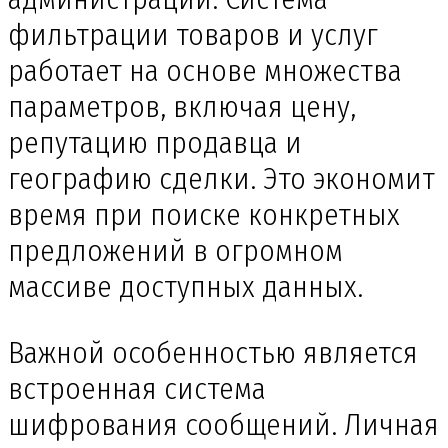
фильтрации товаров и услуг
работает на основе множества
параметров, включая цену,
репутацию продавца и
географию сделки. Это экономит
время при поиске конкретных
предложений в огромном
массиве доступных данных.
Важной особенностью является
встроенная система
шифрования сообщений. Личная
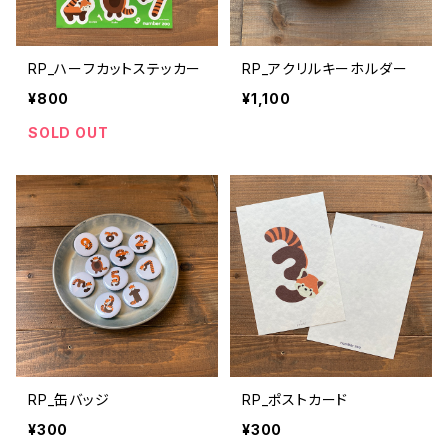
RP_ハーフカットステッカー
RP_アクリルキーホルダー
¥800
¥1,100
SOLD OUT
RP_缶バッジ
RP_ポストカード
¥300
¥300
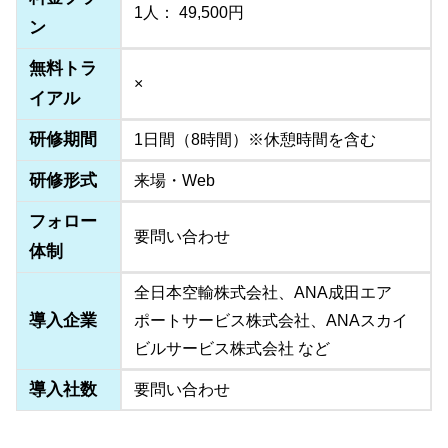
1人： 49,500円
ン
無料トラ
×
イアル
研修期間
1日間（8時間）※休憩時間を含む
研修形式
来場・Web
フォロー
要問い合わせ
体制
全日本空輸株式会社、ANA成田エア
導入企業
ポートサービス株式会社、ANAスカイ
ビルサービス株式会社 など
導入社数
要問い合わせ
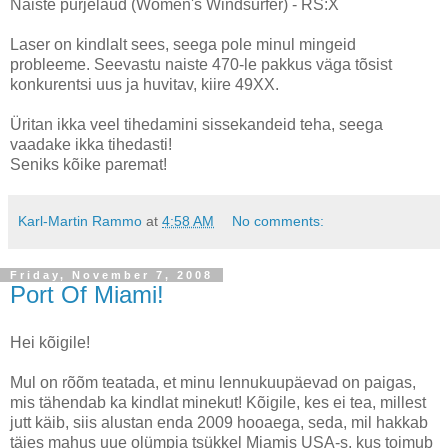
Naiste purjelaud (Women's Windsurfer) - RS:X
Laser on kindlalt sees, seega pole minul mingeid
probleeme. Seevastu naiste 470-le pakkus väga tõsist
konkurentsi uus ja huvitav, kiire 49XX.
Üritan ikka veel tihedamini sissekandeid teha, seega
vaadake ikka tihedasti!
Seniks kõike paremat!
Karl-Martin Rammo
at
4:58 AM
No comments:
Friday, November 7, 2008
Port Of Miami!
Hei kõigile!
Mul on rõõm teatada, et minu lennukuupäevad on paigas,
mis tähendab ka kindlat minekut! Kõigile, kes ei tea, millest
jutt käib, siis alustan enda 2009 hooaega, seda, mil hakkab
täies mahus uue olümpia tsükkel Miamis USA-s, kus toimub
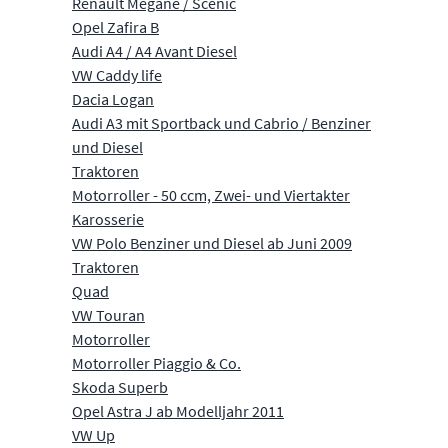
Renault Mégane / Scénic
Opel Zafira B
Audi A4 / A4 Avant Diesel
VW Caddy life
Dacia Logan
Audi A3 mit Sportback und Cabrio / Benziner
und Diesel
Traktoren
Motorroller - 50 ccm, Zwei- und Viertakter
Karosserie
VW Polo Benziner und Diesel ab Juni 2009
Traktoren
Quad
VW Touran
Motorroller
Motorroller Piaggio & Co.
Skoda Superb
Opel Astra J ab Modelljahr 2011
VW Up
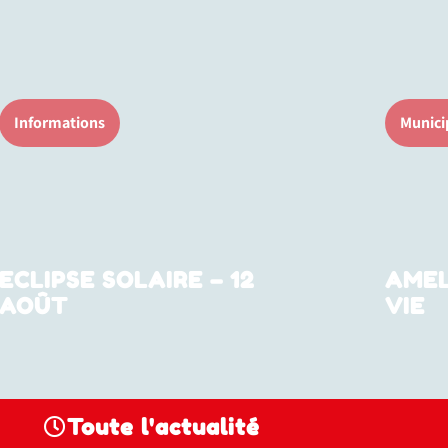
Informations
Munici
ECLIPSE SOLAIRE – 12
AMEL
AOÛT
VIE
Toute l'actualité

^^^^^^^^

Would you give again, exactly, the lines in the data above that run from the line containing "ポートサービス株式会社、ANAスカイ" to the line containing "jutt käib, siis"? Include both ends and no pictures.

ポートサービス株式会社、ANAスカイ
ビルサービス株式会社 など
導入社数
要問い合わせ
Naiste purjelaud (Women's Windsurfer) - RS:X
Laser on kindlalt sees, seega pole minul mingeid
probleeme. Seevastu naiste 470-le pakkus väga tõsist
konkurentsi uus ja huvitav, kiire 49XX.
Üritan ikka veel tihedamini sissekandeid teha, seega
vaadake ikka tihedasti!
Seniks kõike paremat!
Karl-Martin Rammo
at
4:58 AM
No comments:
Friday, November 7, 2008
Port Of Miami!
Hei kõigile!
Mul on rõõm teatada, et minu lennukuupäevad on paigas,
mis tähendab ka kindlat minekut! Kõigile, kes ei tea, millest
jutt käib, siis alustan enda 2009 hooaega, seda, mil hakkab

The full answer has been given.